_Prompt_
Please retype the listing exactly as it appears, skipping each picture.

_Supplied data_

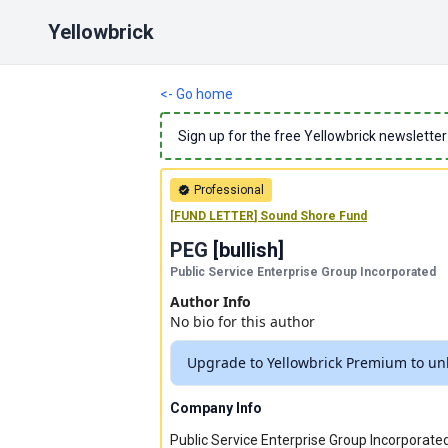
Yellowbrick
<- Go home
Sign up for the free Yellowbrick newsletter
Professional
[
FUND LETTER
]
Sound Shore Fund
PEG
[
bullish
]
Public Service Enterprise Group Incorporated
Author Info
No bio for this author
Upgrade to Yellowbrick Premium to unl
Company Info
Public Service Enterprise Group Incorporated,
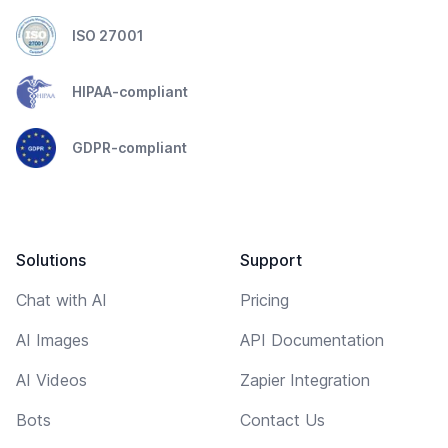
ISO 27001
HIPAA-compliant
GDPR-compliant
Solutions
Support
Chat with AI
Pricing
AI Images
API Documentation
AI Videos
Zapier Integration
Bots
Contact Us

_Response below_
Yellowbrick
<- Go home
Sign up for the free Yellowbrick newsletter
Professional
[
FUND LETTER
]
Sound Shore Fund
PEG
[
bullish
]
Public Service Enterprise Group Incorporated
Author Info
No bio for this author
Upgrade to Yellowbrick Premium to unl
Company Info
Public Service Enterprise Group Incorporated,
ISO 27001
HIPAA-compliant
GDPR-compliant
Solutions
Support
Chat with AI
Pricing
AI Images
API Documentation
AI Videos
Zapier Integration
Bots
Contact Us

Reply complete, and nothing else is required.